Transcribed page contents
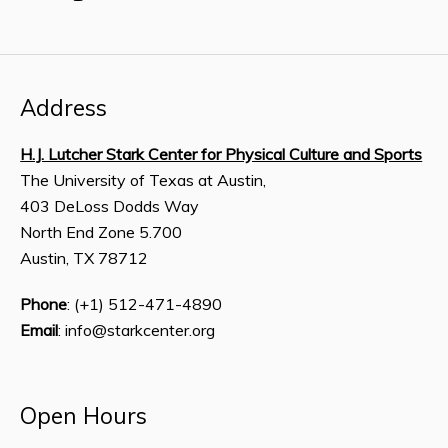
Address
H.J. Lutcher Stark Center for Physical Culture and Sports
The University of Texas at Austin,
403 DeLoss Dodds Way
North End Zone 5.700
Austin, TX 78712
Phone
: (+1) 512-471-4890
Email
: info@starkcenter.org
Open Hours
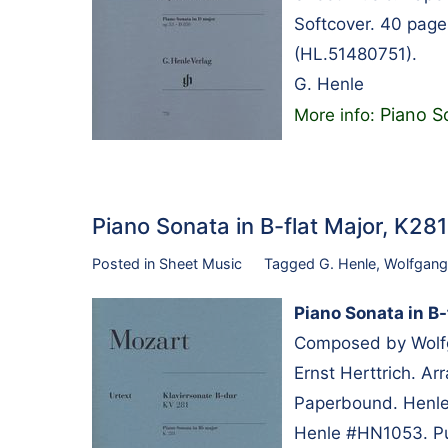
Softcover. 40 page
(HL.51480751).
G. Henle
Piano S
More info:
Piano Sonata in B-flat Major, K2
Posted in
Sheet Music
Tagged
G. Henle
,
Wolfgang
Piano Sonata in B-
Composed by Wolfg
Ernst Herttrich. A
Paperbound. Henle 
Henle #HN1053. Pu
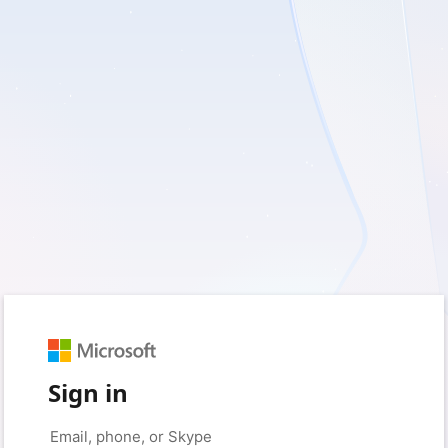
Sign in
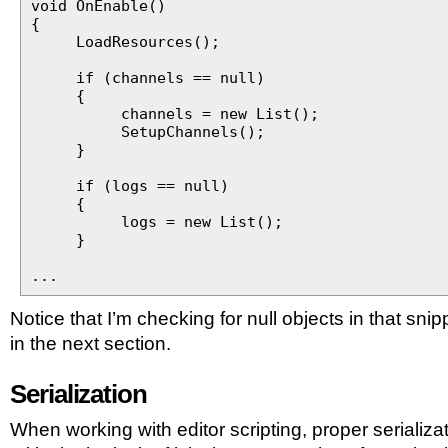
void OnEnable()
{
LoadResources();
if (channels == null)
{
channels = new List();
SetupChannels();
}
if (logs == null)
{
logs = new List();
}
...
Notice that I’m checking for null objects in that snipp
in the next section.
Serialization
When working with editor scripting, proper serializat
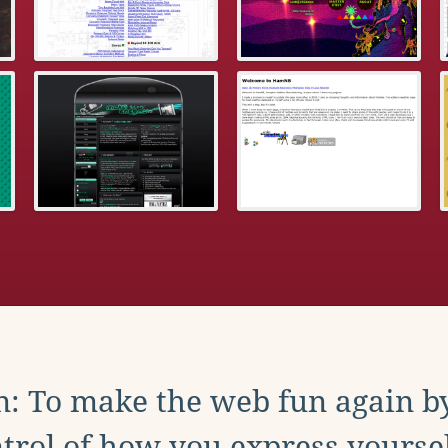
: To make the web fun again b
trol of how you express yoursel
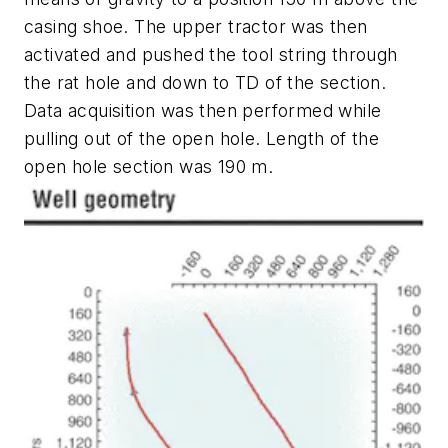
casing shoe. The upper tractor was then
activated and pushed the tool string through
the rat hole and down to TD of the section.
Data acquisition was then performed while
pulling out of the open hole. Length of the
open hole section was 190 m.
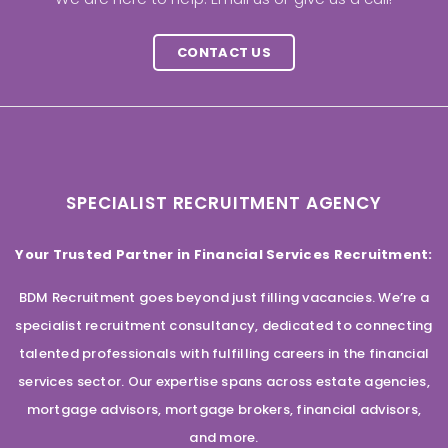
CONTACT US
SPECIALIST RECRUITMENT AGENCY
Your Trusted Partner in Financial Services Recruitment:
BDM Recruitment goes beyond just filling vacancies. We’re a
specialist recruitment consultancy, dedicated to connecting
talented professionals with fulfilling careers in the financial
services sector. Our expertise spans across estate agencies,
mortgage advisors, mortgage brokers, financial advisors,
and more.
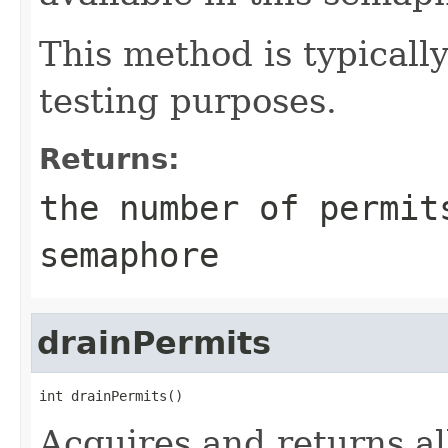
This method is typicall
testing purposes.
Returns:
the number of permit
semaphore
drainPermits
int drainPermits()
Acquires and returns al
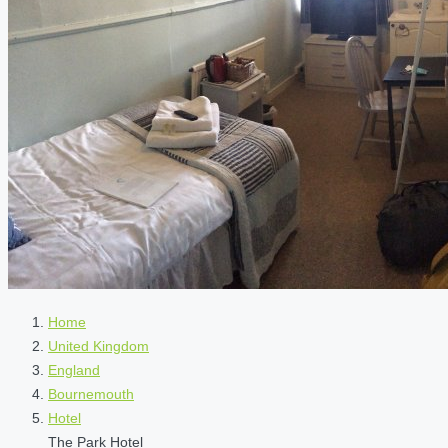
Home
United Kingdom
England
Bournemouth
Hotel
The Park Hotel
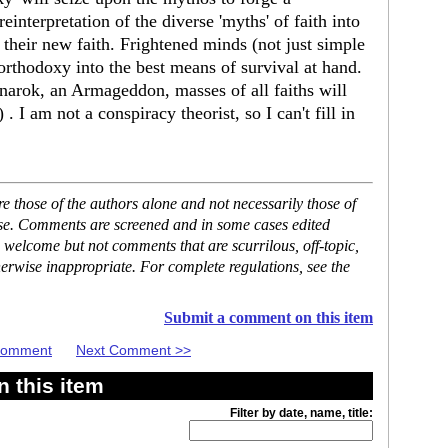
 reinterpretation of the diverse 'myths' of faith into
 their new faith. Frightened minds (not just simple
' orthodoxy into the best means of survival at hand.
gnarok, an Armageddon, masses of all faiths will
. I am not a conspiracy theorist, so I can't fill in
 those of the authors alone and not necessarily those of
ase. Comments are screened and in some cases edited
 welcome but not comments that are scurrilous, off-topic,
erwise inappropriate. For complete regulations, see the
Submit a comment on this item
 Comment
Next Comment >>
 this item
Filter by date, name, title:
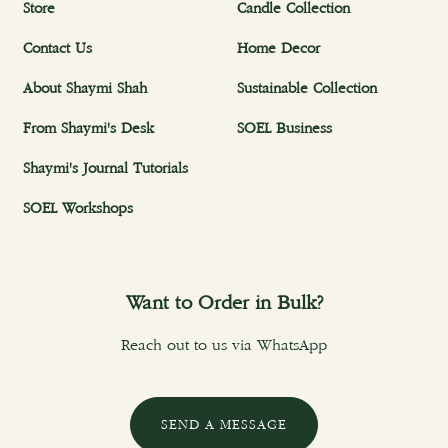
Store
Candle Collection
Contact Us
Home Decor
About Shaymi Shah
Sustainable Collection
From Shaymi's Desk
SOEL Business
Shaymi's Journal Tutorials
SOEL Workshops
Want to Order in Bulk?
Reach out to us via WhatsApp
SEND A MESSAGE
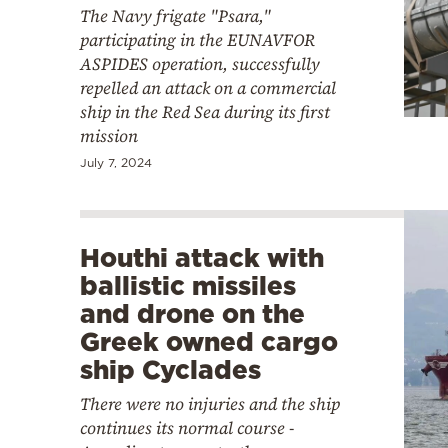
The Navy frigate "Psara,"
participating in the EUNAVFOR
ASPIDES operation, successfully
repelled an attack on a commercial
ship in the Red Sea during its first
mission
July 7, 2024
Houthi attack with
ballistic missiles
and drone on the
Greek owned cargo
ship Cyclades
There were no injuries and the ship
continues its normal course -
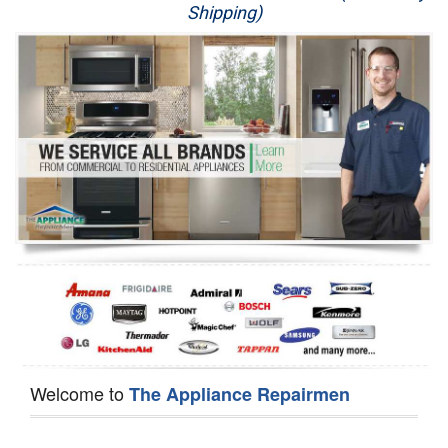
Shipping)
Appliance Repair
Washer Repair
Dryer Repair
Refrigerator Repair
Oven Repair
Dishwasher Repair
Welcome to
The Appliance Repairmen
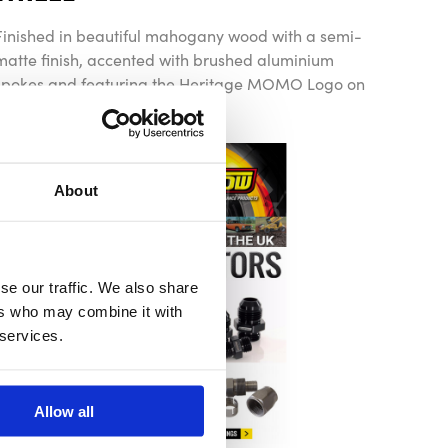
Finished in beautiful mahogany wood with a semi-
matte finish, accented with brushed aluminium
spokes and featuring the Heritage MOMO Logo on
the horn button
About
se our traffic. We also share
ers who may combine it with
 services.
Allow all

» **What to do**
Transcribe only the lines above that start at the line containing "Bournemouth" and end at the line containing "can't fill in". Omit pictures.

» **Response to this exercise**
Bournemouth
Hotel
The Park Hotel
 reinterpretation of the diverse 'myths' of faith into
 their new faith. Frightened minds (not just simple
' orthodoxy into the best means of survival at hand.
gnarok, an Armageddon, masses of all faiths will
. I am not a conspiracy theorist, so I can't fill in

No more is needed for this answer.